Cloud providers can claim net-zero carbon emissions at a data center by matching avoided and / or captured emissions against emissions of consumed energy. This does not mean the provider is not producing carbon — it means the provider is transferring the carbon emissions to another organization’s share of carbon emissions or renewable energy use. Carbon offsets and RECs do not cut carbon sustainably, in the long term.

In the cloud model, application performance and resiliency are primarily the user’s responsibility — although many users do not fully realize this. Cloud providers offer services that users use to build applications; effectively, their responsibility ends with the provision of these services. The analogy of cloud services as toy bricks may seem trite, but it conveys some fundamental aspects of the cloud model effectively. The cloud provider is not responsible for the efficiency or performance of the applications that the customer builds.

The cloud model allows users to consume services when they need them; but this flexibility and freedom means users can consume more than they need, increasing costs and carbon emissions. To help manage this, cloud providers ask users to turn off capacity they do not need, and to resize virtual machines (VMs) to achieve higher utilization levels.

Cloud providers are also asking users to consider moving workloads to alternative regions where the electricity supply is less carbon heavy — a win-win situation that can often result in lower costs for customers and lower carbon emissions for providers. It is still the user’s job to make these changes, however, and to report their emissions accurately.

SPECpower is a database of power consumption at various points of utilization for a wide range of servers. Power is converted to an estimate of carbon emissions using data sourced from the European Environment Agency, the US Environmental Protection Agency and carbonfootprint.com.

In the cloud model, users can architect resiliency into their applications by distributing workloads across locations. By duplicating workloads, applications consume more cloud resources. Users consume more physical servers and power by consuming more cloud resources, and this greater consumption translates into greater carbon emissions.

In active-active models, underutilized VMs compound the carbon footprint of the application. The basis of active-active is that there are sufficient spare resources to take the strain should the whole zone or region go down. These excess, idle resources generate carbon even when not deriving any value for the organization.

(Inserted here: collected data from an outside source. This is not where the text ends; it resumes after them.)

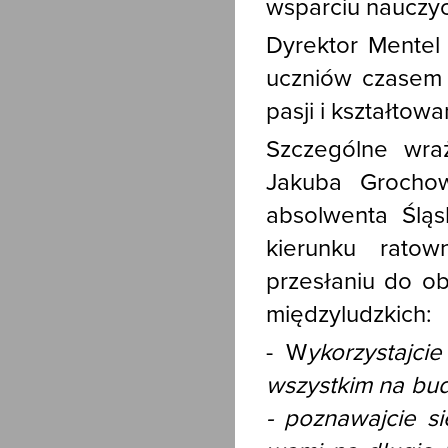
wsparciu nauczyci
Dyrektor Mentel 
uczniów czasem 
pasji i kształtowa
Szczególne wra
Jakuba Grochow
absolwenta Ślą
kierunku rato
przesłaniu do o
międzyludzkich:
- W
ykorzystajci
wszystkim na bud
- poznawajcie si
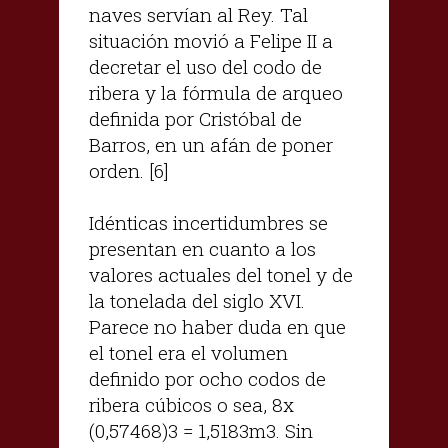
naves servían al Rey. Tal
situación movió a Felipe II a
decretar el uso del codo de
ribera y la fórmula de arqueo
definida por Cristóbal de
Barros, en un afán de poner
orden. [6]
Idénticas incertidumbres se
presentan en cuanto a los
valores actuales del tonel y de
la tonelada del siglo XVI.
Parece no haber duda en que
el tonel era el volumen
definido por ocho codos de
ribera cúbicos o sea, 8x
(0,57468)3 = 1,5183m3. Sin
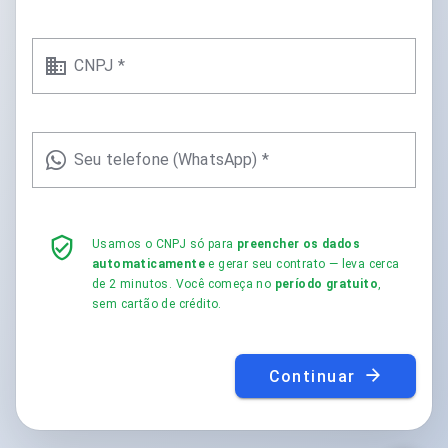
CNPJ *
Seu telefone (WhatsApp) *
Usamos o CNPJ só para
preencher os dados
automaticamente
e gerar seu contrato — leva cerca
de 2 minutos. Você começa no
período gratuito
,
sem cartão de crédito.
Continuar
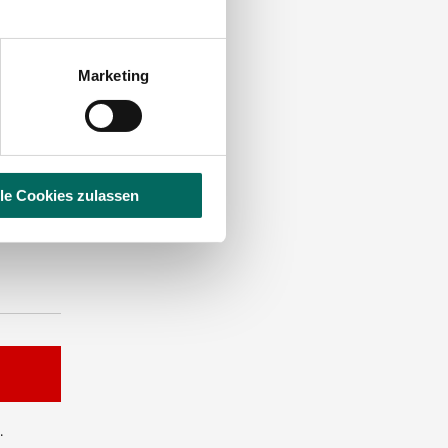
Marketing
ST DIE
lle Cookies zulassen
.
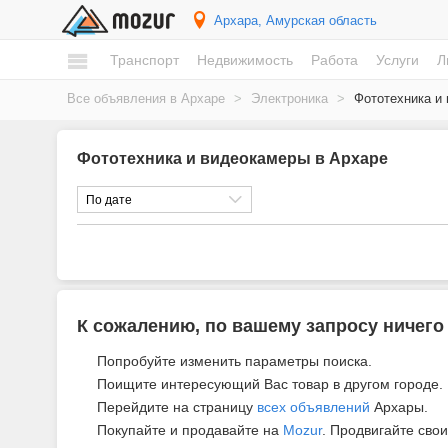
Архара
, Амурская область
Транспорт
Недвижимость
Работа
Услуги
Л
Все объявления в Архаре
>
Электроника
>
Фототехника и
Фототехника и видеокамеры в Архаре
По дате
К сожалению, по вашему запросу ничего
Попробуйте изменить параметры поиска.
Поищите интересующий Вас товар в другом городе.
Перейдите на страницу
всех объявлений
Архары.
Покупайте и продавайте на
Mozur
. Продвигайте свои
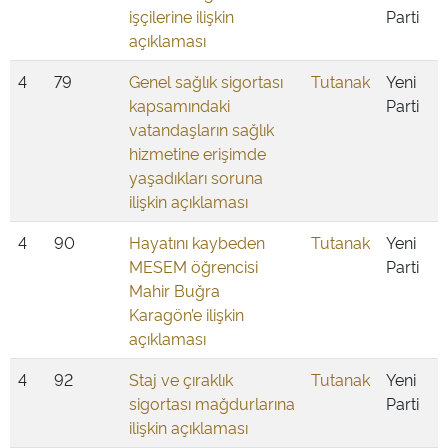
işçilerine ilişkin
Parti
açıklaması
4
79
Genel sağlık sigortası
Tutanak
Yeni
kapsamındaki
Parti
vatandaşların sağlık
hizmetine erişimde
yaşadıkları soruna
ilişkin açıklaması
4
90
Hayatını kaybeden
Tutanak
Yeni
MESEM öğrencisi
Parti
Mahir Buğra
Karagön’e ilişkin
açıklaması
4
92
Staj ve çıraklık
Tutanak
Yeni
sigortası mağdurlarına
Parti
ilişkin açıklaması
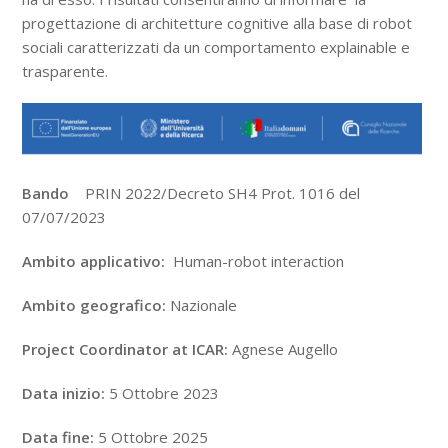
progettazione di architetture cognitive alla base di robot
sociali caratterizzati da un comportamento explainable e
trasparente.
Bando
PRIN 2022/Decreto SH4 Prot. 1016 del
07/07/2023
Ambito applicativo:
Human-robot interaction
Ambito geografico:
Nazionale
Project Coordinator at ICAR:
Agnese Augello
Data inizio:
5 Ottobre 2023
Data fine:
5 Ottobre 2025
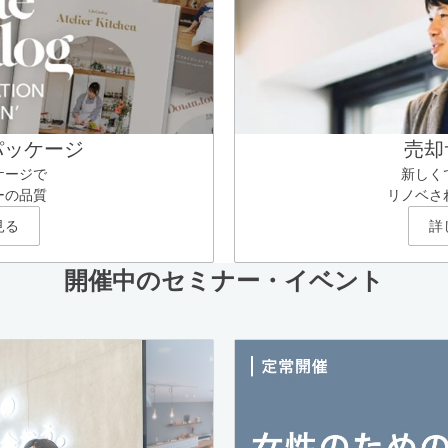
パッケージ
売却
ケージで
新しく
ーの品質
リノベさ
見る
詳
開催中のセミナー・イベント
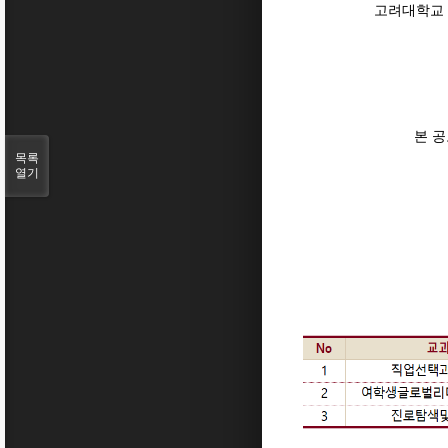
고려대학교 
본 공
목록
열기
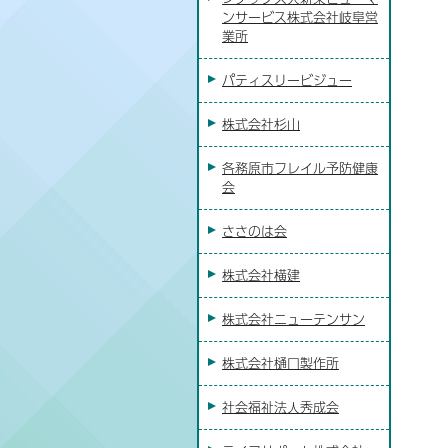
ンサービス株式会社岐阜営
業所
パティスリービジュー
株式会社杉山
各務原市フレイル予防健康
会
ささのは会
株式会社横建
株式会社ニューテンサン
株式会社樋口製作所
社会福祉法人秀成会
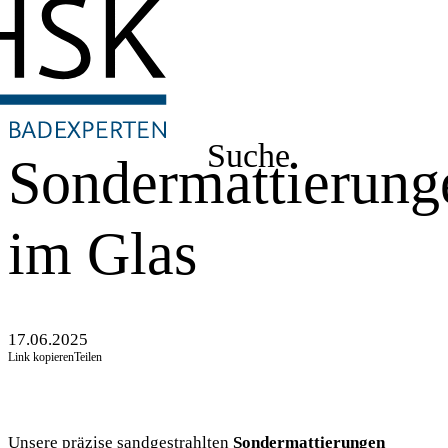
Suche
Sondermattierung
im Glas
17.06.2025
Link kopieren
Teilen
Unsere präzise sandgestrahlten
Sondermattierungen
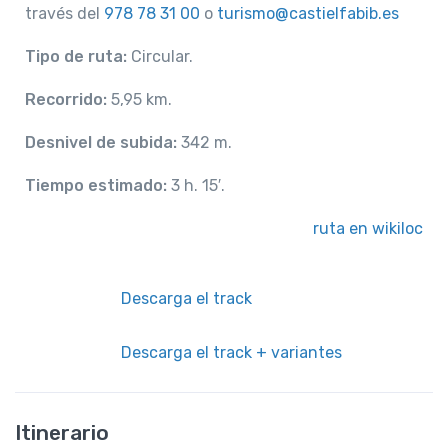
través del
978 78 31 00
o
turismo@castielfabib.es
Tipo de ruta:
Circular.
Recorrido:
5,95 km.
Desnivel de subida:
342 m.
Tiempo estimado:
3 h. 15′.
ruta en wikiloc
Descarga el track
Descarga el track + variantes
Itinerario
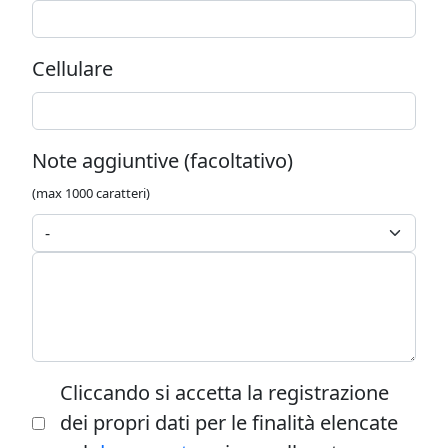
Cellulare
Note aggiuntive (facoltativo)
(max 1000 caratteri)
Cliccando si accetta la registrazione
dei propri dati per le finalità elencate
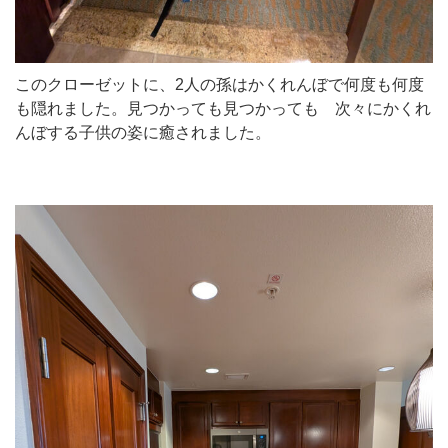
このクローゼットに、2人の孫はかくれんぼで何度も何度
も隠れました。見つかっても見つかっても 次々にかくれ
んぼする子供の姿に癒されました。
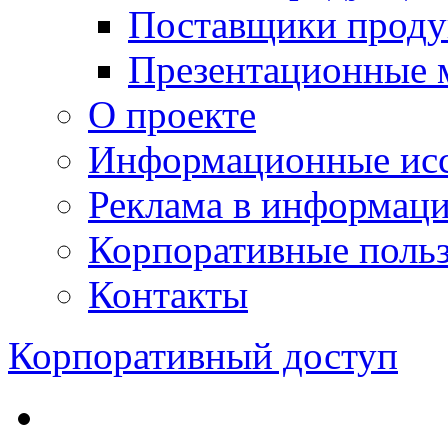
Поставщики проду
Презентационные 
О проекте
Информационные исс
Реклама в информац
Корпоративные польз
Контакты
Корпоративный доступ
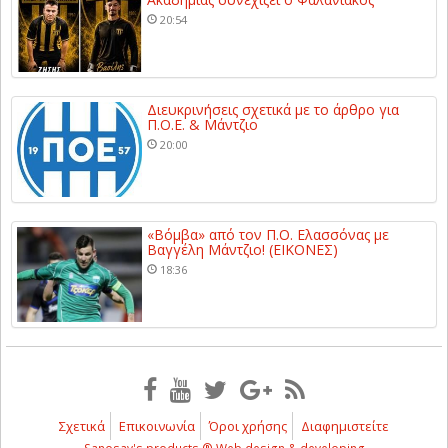
20:54
Διευκρινήσεις σχετικά με το άρθρο για
Π.Ο.Ε. & Μάντζιο
20:00
«Βόμβα» από τον Π.Ο. Ελασσόνας με
Βαγγέλη Μάντζιο! (ΕΙΚΟΝΕΣ)
18:36
Σχετικά
Επικοινωνία
Όροι χρήσης
Διαφημιστείτε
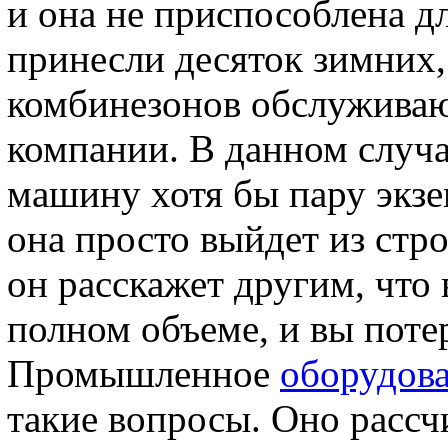
и она не приспособлена д
принесли десяток зимних
комбинезонов обслуживаю
компании. В данном случа
машину хотя бы пару экзе
она просто выйдет из стро
он расскажет другим, что 
полном объеме, и вы потер
Промышленное
оборудов
такие вопросы. Оно рассч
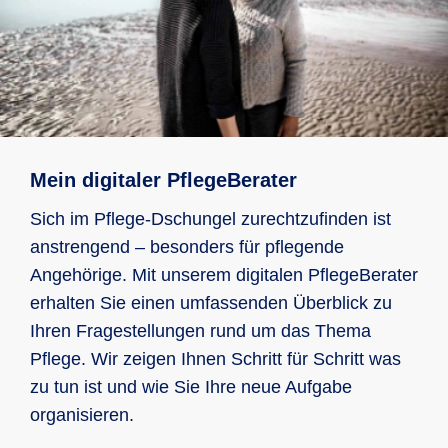
Mein digitaler PflegeBerater
Sich im Pflege-Dschungel zurechtzufinden ist
anstrengend – besonders für pflegende
Angehörige. Mit unserem digitalen PflegeBerater
erhalten Sie einen umfassenden Überblick zu
Ihren Fragestellungen rund um das Thema
Pflege. Wir zeigen Ihnen Schritt für Schritt was
zu tun ist und wie Sie Ihre neue Aufgabe
organisieren.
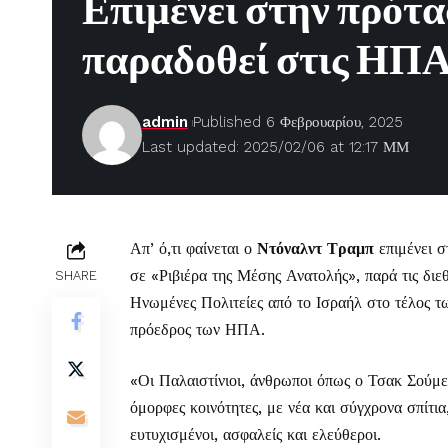
Επιμένει στην πρότα
παραδοθεί στις ΗΠΑ
admin
Published 6 Φεβρουαρίου, 2025
Last updated: 2025/02/06 at 12:17 ΜΜ
Απ’ ό,τι φαίνεται ο
Ντόναλντ Τραμπ
επιμένει 
σε «Ριβιέρα της Μέσης Ανατολής», παρά τις διε
SHARE
Ηνωμένες Πολιτείες από το Ισραήλ στο τέλος τ
πρόεδρος των ΗΠΑ.
«Οι Παλαιστίνιοι, άνθρωποι όπως ο Τσακ Σούμερ
όμορφες κοινότητες, με νέα και σύγχρονα σπίτια
ευτυχισμένοι, ασφαλείς και ελεύθεροι.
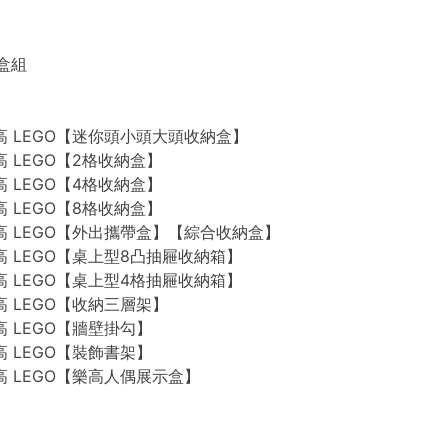
禮盒組
n 樂高 LEGO【迷你頭小頭大頭收納盒】
 樂高 LEGO【2格收納盒】
 樂高 LEGO【4格收納盒】
 樂高 LEGO【8格收納盒】
n 樂高 LEGO【外出攜帶盒】【綜合收納盒】
n 樂高 LEGO【桌上型8凸抽屜收納箱】
n 樂高 LEGO【桌上型4格抽屜收納箱】
 樂高 LEGO【收納三層架】
 樂高 LEGO【牆壁掛勾】
 樂高 LEGO【裝飾書架】
 樂高 LEGO【樂高人偶展示盒】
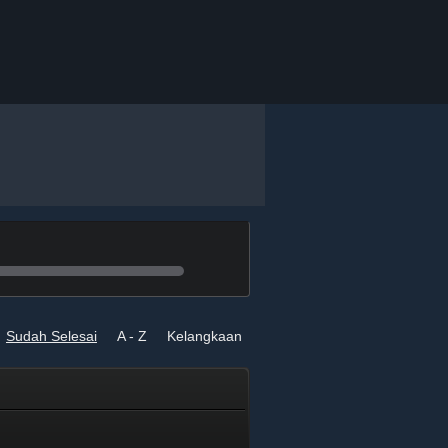
Sudah Selesai
A - Z
Kelangkaan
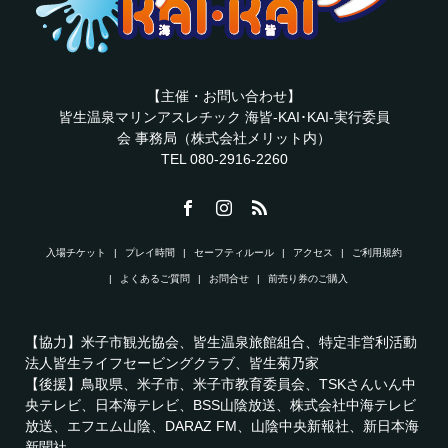
【主催・お問い合わせ】
皆生温泉マリンアスレチック 海皆-KAI･KAI-実行委員
会 事務局（株式会社メリット内）
TEL 080-2916-2260
入場チケット
プレイ時間
セーフティルール
アクセス
ご利用規約
よくあるご質問
お問合せ
前売り券のご購入
【協力】米子市観光協会、皆生温泉旅館組合、特定非営利活動
法人皆生ライフセービングクラブ、皆生菊乃家
【後援】鳥取県、米子市、米子市教育委員会、TSKさんいん中
央テレビ、日本海テレビ、BSS山陰放送、株式会社中海テレビ
放送、エフエム山陰、DARAZ FM、山陰中央新報社、新日本海
新聞社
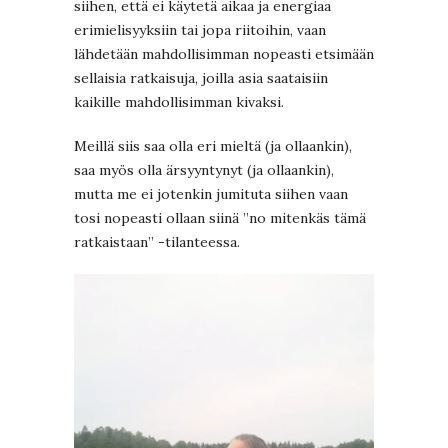
siihen, että ei käytetä aikaa ja energiaa
erimielisyyksiin tai jopa riitoihin, vaan
lähdetään mahdollisimman nopeasti etsimään
sellaisia ratkaisuja, joilla asia saataisiin
kaikille mahdollisimman kivaksi.
Meillä siis saa olla eri mieltä (ja ollaankin),
saa myös olla ärsyyntynyt (ja ollaankin),
mutta me ei jotenkin jumituta siihen vaan
tosi nopeasti ollaan siinä ”no mitenkäs tämä
ratkaistaan” -tilanteessa.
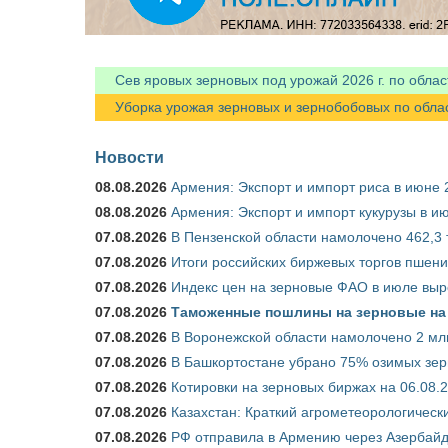
Сев яровых зерновых под урожай 2026 г. по облас
Уборка урожая зерновых и зернобобовых по областя
Новости
08.08.2026
Армения: Экспорт и импорт риса в июне 
08.08.2026
Армения: Экспорт и импорт кукурузы в и
07.08.2026
В Пензенской области намолочено 462,3 т
07.08.2026
Итоги российских биржевых торгов пшениц
07.08.2026
Индекс цен на зерновые ФАО в июле выр
07.08.2026
Таможенные пошлины на зерновые на 1
07.08.2026
В Воронежской области намолочено 2 млн
07.08.2026
В Башкортостане убрано 75% озимых зе
07.08.2026
Котировки на зерновых биржах на 06.08.
07.08.2026
Казахстан: Краткий агрометеорологически
07.08.2026
РФ отправила в Армению через Азербайд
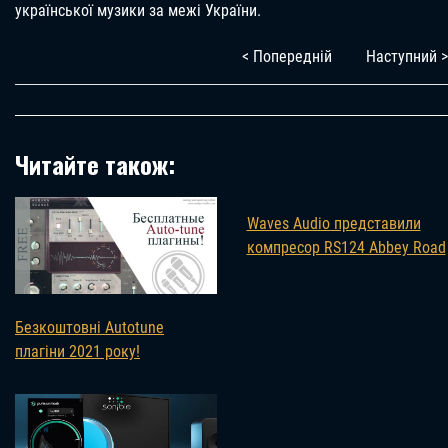
української музики за межі України.
< Попередній
Наступний >
Читайте також:
Waves Audio представили
компресор RS124 Abbey Road
Безкоштовні Autotune
плагіни 2021 року!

A fair compromise is an active-failover model, which reduces costs and carbon but sacrifices recovery time. An active-failover model across availability zones, for example, costs just 14% more than an unprotected application, but still produces 39% more carbon.

By deploying across VMs in separate availability zones, instead of within a single zone, users should expect availability to rise from 99.95% to 99.99%, with no increase in carbon emissions or cost.

Organizations need to factor sustainability into their applications, but in the context of specific business requirements. Cutting carbon is an important goal, but not perhaps to the detriment of mission-critical applications’ stability.

There are simple approaches organizations can take to reduce carbon without having to rearchitect an application, such as:

• Turning off idle VMs, including those architected for resiliency.
• Choosing better-sized VMs, with higher utilization levels.
• Selecting VMs with more power-efficient chips.

The baseline application used for carbon comparisons is “stateless.” This means the application does not store any new information from end-user requests and does not perform any task based on past transactions. A simple web service is stateless: users request a page, and the page is returned.